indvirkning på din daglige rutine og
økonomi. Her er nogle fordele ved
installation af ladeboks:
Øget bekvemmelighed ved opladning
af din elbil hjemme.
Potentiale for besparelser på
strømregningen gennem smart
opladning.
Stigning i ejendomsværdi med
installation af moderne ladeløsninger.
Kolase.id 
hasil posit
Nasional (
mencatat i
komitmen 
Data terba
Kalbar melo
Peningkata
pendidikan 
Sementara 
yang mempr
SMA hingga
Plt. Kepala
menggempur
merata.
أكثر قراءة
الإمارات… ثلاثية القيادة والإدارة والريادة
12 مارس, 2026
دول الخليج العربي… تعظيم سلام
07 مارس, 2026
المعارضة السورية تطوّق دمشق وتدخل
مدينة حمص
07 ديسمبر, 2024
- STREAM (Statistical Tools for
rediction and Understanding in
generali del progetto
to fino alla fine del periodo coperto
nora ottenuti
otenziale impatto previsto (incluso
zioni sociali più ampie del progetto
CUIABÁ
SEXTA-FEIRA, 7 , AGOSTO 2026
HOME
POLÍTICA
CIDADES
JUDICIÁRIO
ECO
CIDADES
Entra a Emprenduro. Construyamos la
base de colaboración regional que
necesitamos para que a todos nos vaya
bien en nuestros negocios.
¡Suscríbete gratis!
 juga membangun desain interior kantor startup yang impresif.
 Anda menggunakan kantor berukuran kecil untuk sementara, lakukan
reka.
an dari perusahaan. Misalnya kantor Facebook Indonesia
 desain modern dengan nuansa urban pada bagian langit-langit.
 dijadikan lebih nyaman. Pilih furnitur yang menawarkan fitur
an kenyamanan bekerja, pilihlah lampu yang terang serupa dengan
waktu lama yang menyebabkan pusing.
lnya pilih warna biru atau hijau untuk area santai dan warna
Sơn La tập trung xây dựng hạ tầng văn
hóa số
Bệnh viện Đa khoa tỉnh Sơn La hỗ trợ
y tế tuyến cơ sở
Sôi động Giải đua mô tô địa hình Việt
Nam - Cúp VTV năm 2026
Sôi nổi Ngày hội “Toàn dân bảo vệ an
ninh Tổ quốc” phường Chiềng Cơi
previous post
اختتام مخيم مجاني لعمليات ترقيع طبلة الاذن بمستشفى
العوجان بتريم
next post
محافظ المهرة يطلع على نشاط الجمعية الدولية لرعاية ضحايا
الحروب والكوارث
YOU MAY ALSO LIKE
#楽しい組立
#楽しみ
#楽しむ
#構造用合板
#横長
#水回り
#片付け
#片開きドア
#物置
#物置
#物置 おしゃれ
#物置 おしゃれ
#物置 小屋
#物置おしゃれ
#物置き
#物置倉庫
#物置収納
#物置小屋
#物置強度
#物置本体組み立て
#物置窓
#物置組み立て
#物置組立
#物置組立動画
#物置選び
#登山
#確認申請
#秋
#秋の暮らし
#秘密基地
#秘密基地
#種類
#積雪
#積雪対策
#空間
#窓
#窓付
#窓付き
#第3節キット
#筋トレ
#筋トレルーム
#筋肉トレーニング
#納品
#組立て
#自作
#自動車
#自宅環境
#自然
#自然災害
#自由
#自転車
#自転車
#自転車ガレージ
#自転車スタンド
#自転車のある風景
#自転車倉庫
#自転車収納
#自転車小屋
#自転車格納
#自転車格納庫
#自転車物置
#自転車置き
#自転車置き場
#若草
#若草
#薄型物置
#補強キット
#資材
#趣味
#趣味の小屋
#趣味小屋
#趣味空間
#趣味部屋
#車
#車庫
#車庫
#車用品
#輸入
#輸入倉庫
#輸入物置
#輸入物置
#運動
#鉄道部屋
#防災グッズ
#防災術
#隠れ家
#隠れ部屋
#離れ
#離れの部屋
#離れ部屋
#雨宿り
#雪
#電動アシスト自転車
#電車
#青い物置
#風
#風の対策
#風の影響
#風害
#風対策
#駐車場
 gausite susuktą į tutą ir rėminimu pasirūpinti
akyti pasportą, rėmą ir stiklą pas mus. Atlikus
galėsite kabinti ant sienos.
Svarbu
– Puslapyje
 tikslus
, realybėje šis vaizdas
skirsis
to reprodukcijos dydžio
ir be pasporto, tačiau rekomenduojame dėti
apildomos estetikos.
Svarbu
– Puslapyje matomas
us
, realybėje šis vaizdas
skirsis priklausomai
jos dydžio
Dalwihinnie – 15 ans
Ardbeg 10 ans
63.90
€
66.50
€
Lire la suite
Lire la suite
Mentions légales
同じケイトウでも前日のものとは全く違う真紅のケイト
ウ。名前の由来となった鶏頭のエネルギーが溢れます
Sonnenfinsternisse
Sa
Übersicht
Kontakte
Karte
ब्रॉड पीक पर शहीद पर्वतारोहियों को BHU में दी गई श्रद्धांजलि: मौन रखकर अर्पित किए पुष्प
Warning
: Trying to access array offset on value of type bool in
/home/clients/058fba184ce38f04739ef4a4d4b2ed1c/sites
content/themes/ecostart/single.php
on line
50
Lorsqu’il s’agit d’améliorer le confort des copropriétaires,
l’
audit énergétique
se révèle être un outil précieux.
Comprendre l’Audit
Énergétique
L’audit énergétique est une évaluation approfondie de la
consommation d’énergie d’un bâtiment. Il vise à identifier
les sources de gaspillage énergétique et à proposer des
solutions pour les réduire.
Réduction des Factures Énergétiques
====
## Work order
The answer is every entry, repeated word for word.

## Task answer
indvirkning på din daglige rutine og
økonomi. Her er nogle fordele ved
installation af ladeboks:
Øget bekvemmelighed ved opladning
af din elbil hjemme.
Potentiale for besparelser på
strømregningen gennem smart
opladning.
Stigning i ejendomsværdi med
installation af moderne ladeløsninger.
Kolase.id 
hasil posit
Nasional (
mencatat i
komitmen 
Data terba
Kalbar melo
Peningkata
pendidikan 
Sementara 
yang mempr
SMA hingga
Plt. Kepala
menggempur
merata.
أكثر قراءة
الإمارات… ثلاثية القيادة والإدارة والريادة
12 مارس, 2026
دول الخليج العربي… تعظيم سلام
07 مارس, 2026
المعارضة السورية تطوّق دمشق وتدخل
مدينة حمص
07 ديسمبر, 2024
- STREAM (Statistical Tools for
rediction and Understanding in
generali del progetto
to fino alla fine del periodo coperto
nora ottenuti
otenziale impatto previsto (incluso
zioni sociali più ampie del progetto
CUIABÁ
SEXTA-FEIRA, 7 , AGOSTO 2026
HOME
POLÍTICA
CIDADES
JUDICIÁRIO
ECO
CIDADES
Entra a Emprenduro. Construyamos la
base de colaboración regional que
necesitamos para que a todos nos vaya
bien en nuestros negocios.
¡Suscríbete gratis!
 juga membangun desain interior kantor startup yang impresif.
 Anda menggunakan kantor berukuran kecil untuk sementara, lakukan
reka.
an dari perusahaan. Misalnya kantor Facebook Indonesia
 desain modern dengan nuansa urban pada bagian langit-langit.
 dijadikan lebih nyaman. Pilih furnitur yang menawarkan fitur
an kenyamanan bekerja, pilihlah lampu yang terang serupa dengan
waktu lama yang menyebabkan pusing.
lnya pilih warna biru atau hijau untuk area santai dan warna
Sơn La tập trung xây dựng hạ tầng văn
hóa số
Bệnh viện Đa khoa tỉnh Sơn La hỗ trợ
y tế tuyến cơ sở
Sôi động Giải đua mô tô địa hình Việt
Nam - Cúp VTV năm 2026
Sôi nổi Ngày hội “Toàn dân bảo vệ an
ninh Tổ quốc” phường Chiềng Cơi
previous post
اختتام مخيم مجاني لعمليات ترقيع طبلة الاذن بمستشفى
العوجان بتريم
next post
محافظ المهرة يطلع على نشاط الجمعية الدولية لرعاية ضحايا
الحروب والكوارث
YOU MAY ALSO LIKE
#楽しい組立
#楽しみ
#楽しむ
#構造用合板
#横長
#水回り
#片付け
#片開きドア
#物置
#物置
#物置 おしゃれ
#物置 おしゃれ
#物置 小屋
#物置おしゃれ
#物置き
#物置倉庫
#物置収納
#物置小屋
#物置強度
#物置本体組み立て
#物置窓
#物置組み立て
#物置組立
#物置組立動画
#物置選び
#登山
#確認申請
#秋
#秋の暮らし
#秘密基地
#秘密基地
#種類
#積雪
#積雪対策
#空間
#窓
#窓付
#窓付き
#第3節キット
#筋トレ
#筋トレルーム
#筋肉トレーニング
#納品
#組立て
#自作
#自動車
#自宅環境
#自然
#自然災害
#自由
#自転車
#自転車
#自転車ガレージ
#自転車スタンド
#自転車のある風景
#自転車倉庫
#自転車収納
#自転車小屋
#自転車格納
#自転車格納庫
#自転車物置
#自転車置き
#自転車置き場
#若草
#若草
#薄型物置
#補強キット
#資材
#趣味
#趣味の小屋
#趣味小屋
#趣味空間
#趣味部屋
#車
#車庫
#車庫
#車用品
#輸入
#輸入倉庫
#輸入物置
#輸入物置
#運動
#鉄道部屋
#防災グッズ
#防災術
#隠れ家
#隠れ部屋
#離れ
#離れの部屋
#離れ部屋
#雨宿り
#雪
#電動アシスト自転車
#電車
#青い物置
#風
#風の対策
#風の影響
#風害
#風対策
#駐車場
 gausite susuktą į tutą ir rėminimu pasirūpinti
akyti pasportą, rėmą ir stiklą pas mus. Atlikus
galėsite kabinti ant sienos.
Svarbu
– Puslapyje
 tikslus
, realybėje šis vaizdas
skirsis
to reprodukcijos dydžio
ir be pasporto, tačiau rekomenduojame dėti
apildomos estetikos.
Svarbu
– Puslapyje matomas
us
, realybėje šis vaizdas
skirsis priklausomai
jos dydžio
Dalwihinnie – 15 ans
Ardbeg 10 ans
63.90
€
66.50
€
Lire la suite
Lire la suite
Mentions légales
同じケイトウでも前日のものとは全く違う真紅のケイト
ウ。名前の由来となった鶏頭のエネルギーが溢れます
Sonnenfinsternisse
Sa
Übersicht
Kontakte
Karte
ब्रॉड पीक पर शहीद पर्वतारोहियों को BHU में दी गई श्रद्धांजलि: मौन रखकर अर्पित किए पुष्प
Warning
: Trying to access array offset on value of type bool in
/home/clients/058fba184ce38f04739ef4a4d4b2ed1c/sites
content/themes/ecostart/single.php
on line
50
Lorsqu’il s’agit d’améliorer le confort des copropriétaires,
l’
audit énergétique
se révèle être un outil précieux.
Comprendre l’Audit
Énergétique
L’audit énergétique est une évaluation approfondie de la
consommation d’énergie d’un bâtiment. Il vise à identifier
les sources de gaspillage énergétique et à proposer des
solutions pour les réduire.
Réduction des Factures Énergétiques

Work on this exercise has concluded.